🧮 Sorting Problems
Welcome to the Sorting section of JDCodebase!
Sorting is a core concept in computer science and often appears in real-world tasks like data processing, searching, and optimization. Understanding different sorting techniques helps in writing efficient and elegant code.
🔧 Basic Approach
- Choose the right sorting technique based on time and space needs.

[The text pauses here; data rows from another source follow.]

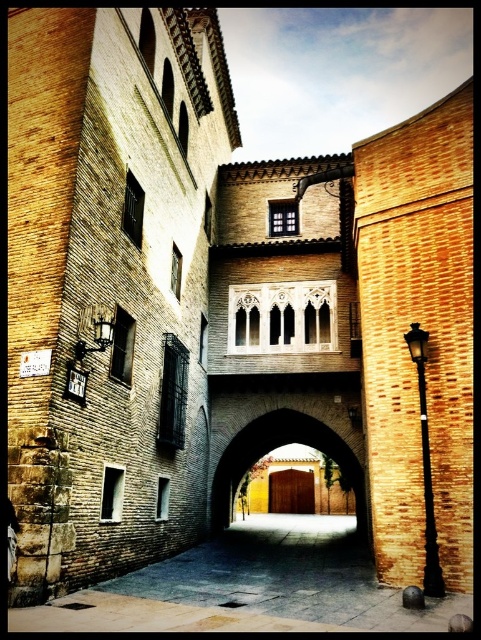 In the scene shown: Can you confirm if smooth stone alley at center is positioned to the left of brown wooden door at center?

Yes, smooth stone alley at center is to the left of brown wooden door at center.

Can you confirm if smooth stone alley at center is wider than brown wooden door at center?

Indeed, smooth stone alley at center has a greater width compared to brown wooden door at center.

Between point (188, 604) and point (239, 468), which one is positioned behind?

The point (239, 468) is behind.

Where is `smooth stone alley at center`? Image resolution: width=481 pixels, height=640 pixels. smooth stone alley at center is located at coordinates (249, 588). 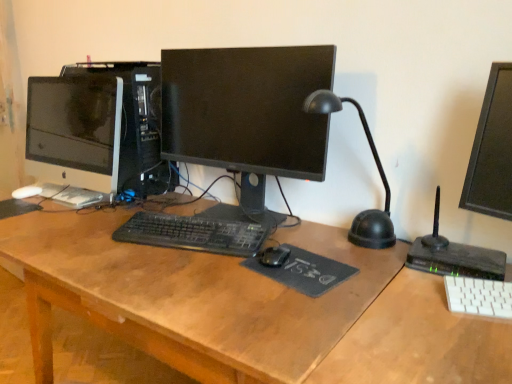 Identify the location of vacant area to the right of black rubber mousepad at center, the 2th mousepad positioned from the front. The image size is (512, 384). (50, 211). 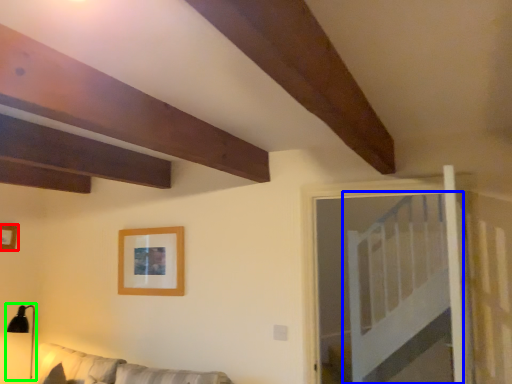 Question: Considering the real-world distances, which object is closest to picture frame (highlighted by a red box)? bed (highlighted by a blue box) or lamp (highlighted by a green box).

Choices:
 (A) bed
 (B) lamp

Answer: (B) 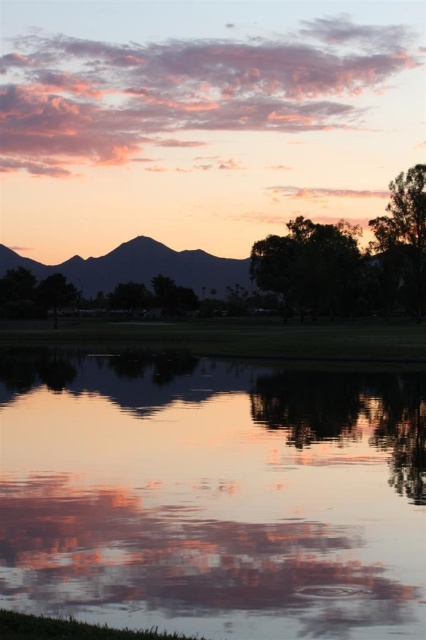 How much distance is there between green leafy tree at upper right and green matte tree at left?

green leafy tree at upper right and green matte tree at left are 29.49 meters apart from each other.

Which of these two, green leafy tree at upper right or green matte tree at left, stands shorter?

With less height is green matte tree at left.

Is point (359, 301) closer to viewer compared to point (62, 280)?

No, (359, 301) is further to viewer.

Find the location of a particular element. This screenshot has height=640, width=426. green leafy tree at upper right is located at coordinates (351, 259).

Does silvery metallic mountain at center appear under green matte tree at left?

No, silvery metallic mountain at center is not below green matte tree at left.

Does silvery metallic mountain at center have a larger size compared to green matte tree at left?

Yes.

Between point (196, 259) and point (74, 292), which one is positioned in front?

Point (74, 292) is more forward.

This screenshot has height=640, width=426. Identify the location of silvery metallic mountain at center. (141, 268).

How far apart are green leafy tree at center and green matte tree at left?

green leafy tree at center is 26.23 meters away from green matte tree at left.

At what (x,y) coordinates should I click in order to perform the action: click on green leafy tree at center. Please return your answer as a coordinate pair (x, y). This screenshot has height=640, width=426. Looking at the image, I should click on (310, 268).

I want to click on green leafy tree at center, so click(310, 268).

Find the location of `green leafy tree at center`. green leafy tree at center is located at coordinates (310, 268). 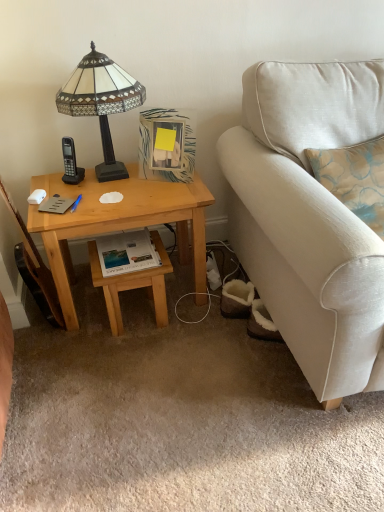 Question: From the image's perspective, is white glossy book at center above or below light wood desk at left?

Choices:
 (A) below
 (B) above

Answer: (A)

Question: From a real-world perspective, is white glossy book at center physically located above or below light wood desk at left?

Choices:
 (A) below
 (B) above

Answer: (B)

Question: Based on their relative distances, which object is farther from the light wood desk at left?

Choices:
 (A) stained glass lampshade at upper left
 (B) beige fabric couch at right
 (C) white glossy book at center
 (D) light wood stool at lower center

Answer: (B)

Question: Estimate the real-world distances between objects in this image. Which object is closer to the light wood desk at left?

Choices:
 (A) white glossy book at center
 (B) light wood stool at lower center
 (C) beige fabric couch at right
 (D) stained glass lampshade at upper left

Answer: (B) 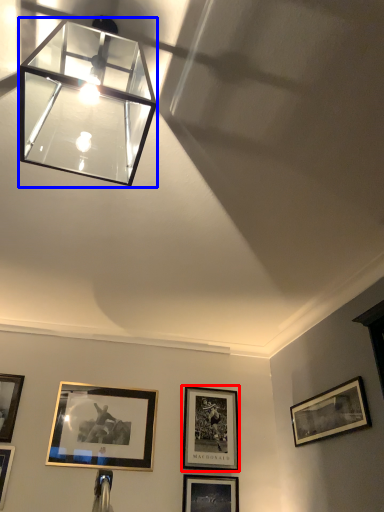 Question: Which point is closer to the camera, picture frame (highlighted by a red box) or lamp (highlighted by a blue box)?

Choices:
 (A) picture frame
 (B) lamp

Answer: (B) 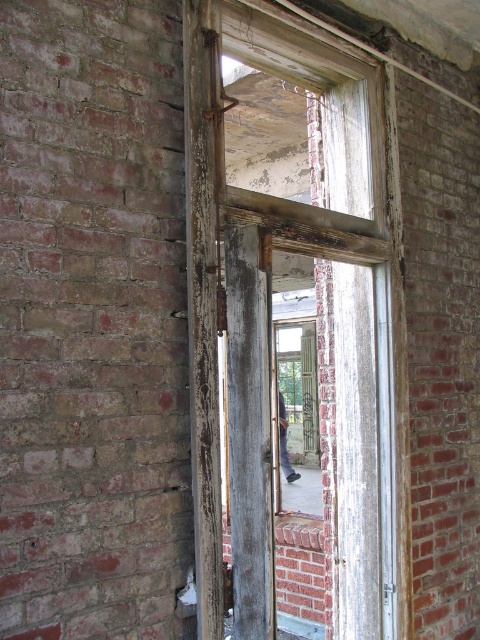 Is weathered wood window frame at center positioned in front of dark gray fabric pants at center?

Yes, it is.

Who is positioned more to the right, weathered wood window frame at center or dark gray fabric pants at center?

From the viewer's perspective, dark gray fabric pants at center appears more on the right side.

Between point (257, 621) and point (286, 470), which one is positioned behind?

The point (286, 470) is behind.

Image resolution: width=480 pixels, height=640 pixels. I want to click on weathered wood window frame at center, so click(x=271, y=336). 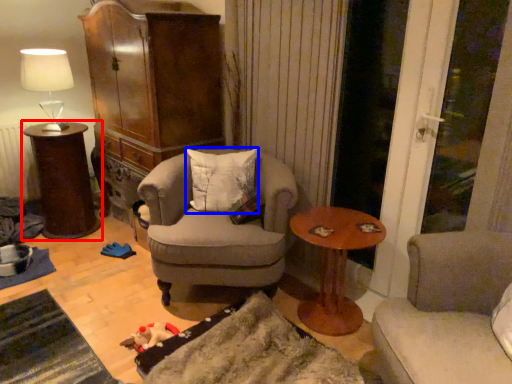 Question: Among these objects, which one is farthest to the camera, table (highlighted by a red box) or pillow (highlighted by a blue box)?

Choices:
 (A) table
 (B) pillow

Answer: (A) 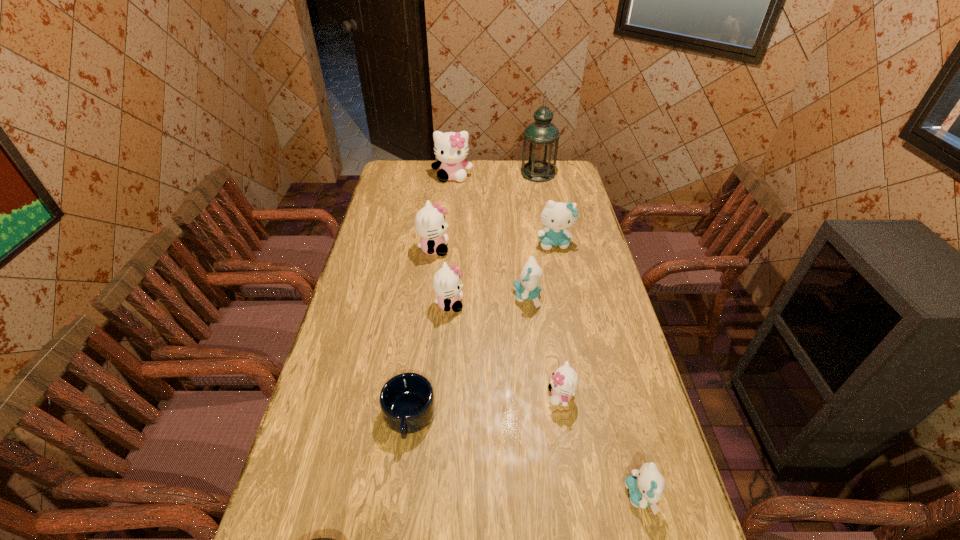 This screenshot has width=960, height=540. I want to click on green oil lamp, so click(541, 138).

Identify the location of oil lamp. Image resolution: width=960 pixels, height=540 pixels. (541, 138).

Locate an element on the screen. The image size is (960, 540). the farthest white kitten is located at coordinates (451, 148).

Identify the location of the tallest kitten. (451, 148).

Locate an element on the screen. This screenshot has width=960, height=540. the second biggest white kitten is located at coordinates (430, 224).

This screenshot has height=540, width=960. Identify the location of the biggest blue kitten. (557, 216).

Locate an element on the screen. The height and width of the screenshot is (540, 960). the leftmost blue kitten is located at coordinates (528, 288).

You are a GUI agent. You are given a task and a screenshot of the screen. Output one action in this format:
    pyautogui.click(x=<x>, y=<y>)
    Task: Click on the second nearest blue kitten
    
    Given the screenshot: What is the action you would take?
    pyautogui.click(x=528, y=288)

The width and height of the screenshot is (960, 540). I want to click on the third farthest white kitten, so click(447, 284).

Find the location of a particular element. the second nearest kitten is located at coordinates (564, 381). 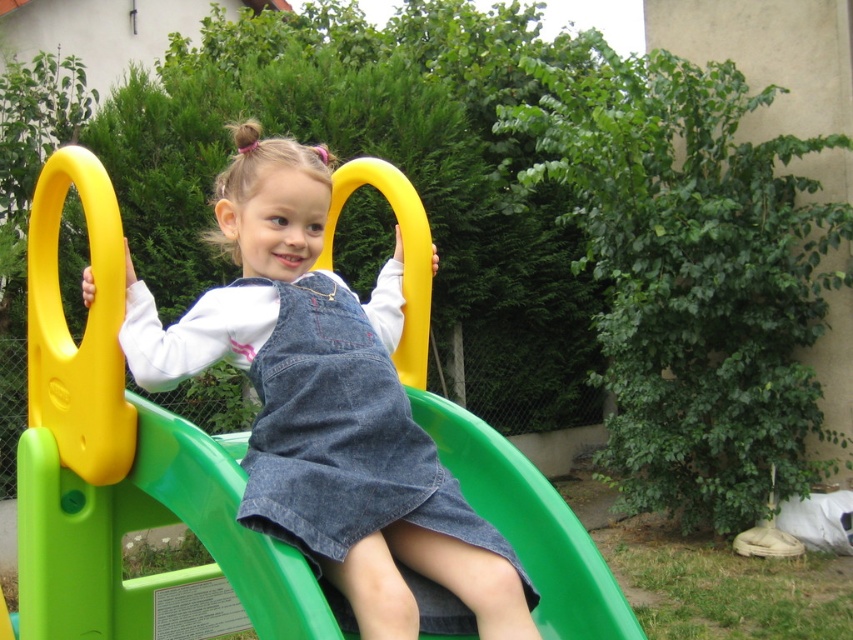 Which is below, denim overalls at center or denim dress at center?

denim dress at center is below.

Does point (506, 605) come closer to viewer compared to point (474, 630)?

Yes, point (506, 605) is in front of point (474, 630).

Between point (456, 492) and point (293, 445), which one is positioned behind?

Point (456, 492)

You are a GUI agent. You are given a task and a screenshot of the screen. Output one action in this format:
    pyautogui.click(x=<x>, y=<y>)
    Task: Click on the denim overalls at center
    
    Given the screenshot: What is the action you would take?
    pyautogui.click(x=329, y=412) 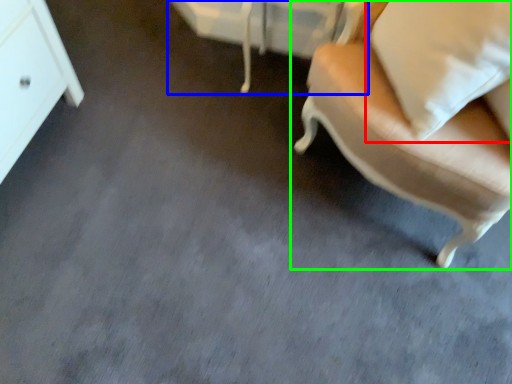 Question: Which is farther away from pillow (highlighted by a red box)? vanity (highlighted by a blue box) or chair (highlighted by a green box)?

Choices:
 (A) vanity
 (B) chair

Answer: (A) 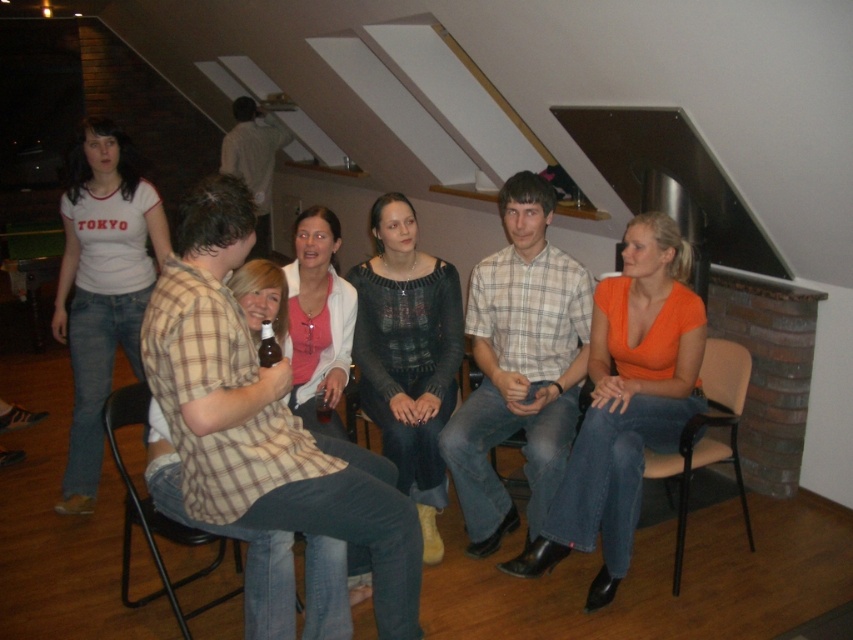 Question: Among these objects, which one is nearest to the camera?

Choices:
 (A) orange matte shirt at center
 (B) black plastic chair at lower left

Answer: (B)

Question: Can you confirm if white matte shirt at left is thinner than light brown shirt at upper center?

Choices:
 (A) yes
 (B) no

Answer: (A)

Question: Estimate the real-world distances between objects in this image. Which object is closer to the knitted sweater at center?

Choices:
 (A) orange matte shirt at center
 (B) light brown shirt at upper center

Answer: (A)

Question: Which point is closer to the camera taking this photo?

Choices:
 (A) (234, 481)
 (B) (712, 412)

Answer: (A)

Question: From the image, what is the correct spatial relationship of plaid cotton shirt at center in relation to white matte shirt at left?

Choices:
 (A) left
 (B) right

Answer: (B)

Question: Can you confirm if white matte shirt at left is positioned to the right of matte pink sweater at center?

Choices:
 (A) no
 (B) yes

Answer: (A) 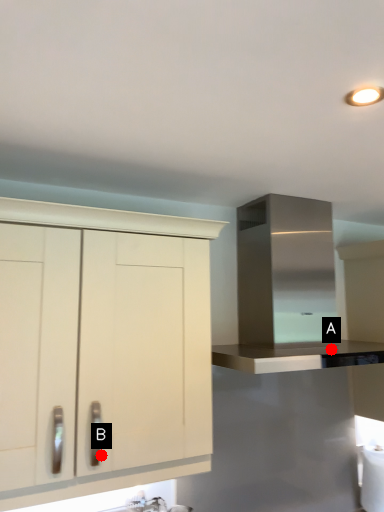 Question: Two points are circled on the image, labeled by A and B beside each circle. Among these points, which one is farthest from the camera?

Choices:
 (A) A is further
 (B) B is further

Answer: (A)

- Sort the array in-place if possible, unless stability or extra copies are required.
- Combine sorting with other techniques like binary search, two pointers, or greedy logic.
📚 Common Sorting Techniques
- Bubble Sort: Repeatedly swaps adjacent elements. Easy to understand but slow (O(n²)).
- Selection Sort: Repeatedly selects the minimum and moves it to the front. Also O(n²).
- Insertion Sort: Builds the final sorted array one element at a time. Great for small or nearly sorted arrays.
- Merge Sort: Divide and conquer approach that splits the array and merges it back sorted. Stable and guaranteed O(n log n).
- Quick Sort: Picks a pivot, partitions the array around it. Fast in practice (avg. O(n log n)), but worst-case O(n²).
- Counting Sort: Non-comparison sort. Best for sorting integers in a limited range in O(n + k) time.
- Built-in JavaScript Sort: Use
.sort((a, b) => a - b)
for numeric sort. Behind the scenes, it uses quicksort (V8 engine).